GermanArtists

Julius Henschke brings classical sculpting skills to ornaments for Adelaide city's notable buildings, monument

Julius Henschke brings classical sculpting skills to ornaments for Adelaide city's notable buildings, monument
Julius Henschke sculpted the angels for the national war memorial on North Terrace, Adelaide. Also, the Corinthian capitals for parliament house (top right) and architectural features for the Art Gallery of South Australia (bottom left).

(Albert) Julius Henschke was the creative skill adding ornament to some of Adelaide city’s most classic buildings.

Henschke sculpted the angels for the national war memorial on North Terrace, the Corinthian capitals and other architectural features on parliament house (about 1938), the Australian Mutual Provident Society building (1936) and the Art Gallery of South Australia (1937), and the emblem of the Savings Bank of South Australia on its King William Street building (1941).

Born in 1888 at North Rhine (later Keyneton) in the upper Barossa Valley, the sixth child of Paul Gotthard Henschke, farmer and winemaker, and his wife Johanne Mathilde.

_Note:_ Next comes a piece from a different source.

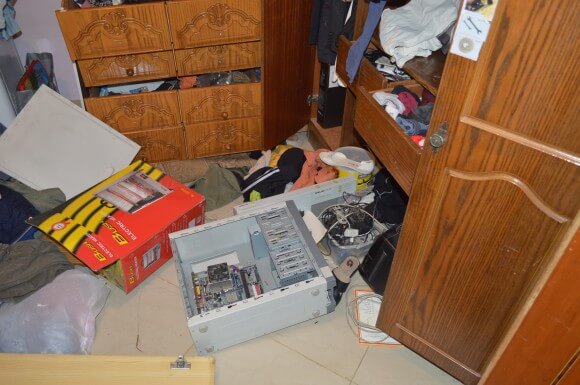 Where is `gray cord`? gray cord is located at coordinates (357, 320). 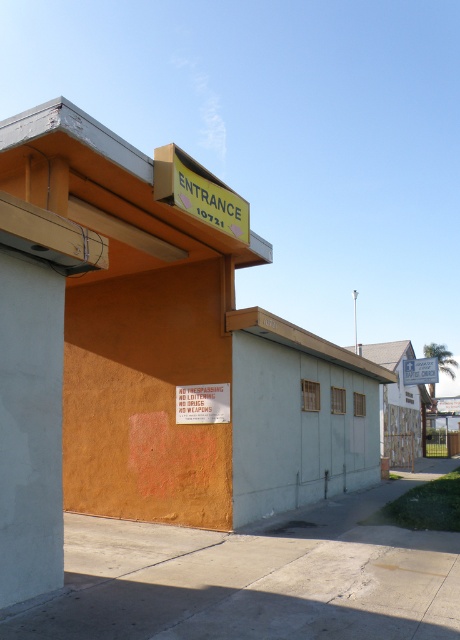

Paul's Henschke’s father Johann Christian had arrived from Prussia in 1841.

Julius Henschke attended the North Rhine Lutheran school then trained as a monumental mason, stonemason, and sculptorat Tanunda where he opened his own business at Tanunda in the 1920s. Many gravestones in Barossa Valley cemeteries carry his Henschke Tanunda trade name. He also may have carved the fonts in churches. He moved to Adelaide in 1926 to become master mason at the South Australian Monumental Works.

In 1926, the architect Louis Laybourne Smith commissioned the sculptural elements of the National War Memorial in Adelaide to George Rayner Hoff, who made one-quarter-size plaster models in his Sydney studio. Henschke scaled up the models and carved the Angaston-marble reliefs of angels in situ as the memorial was constructed. This work from 1927 to 1931, was his major achievement.

Hoff also commissioned Henschke to carve two independent statues from his plaster models: the portrait of Len Lye, that won the Wynne Prize in 1927, and Australian Venus (1932), that went to the Art Gallery of New South Wales. Henschke was never acknowleged for this work.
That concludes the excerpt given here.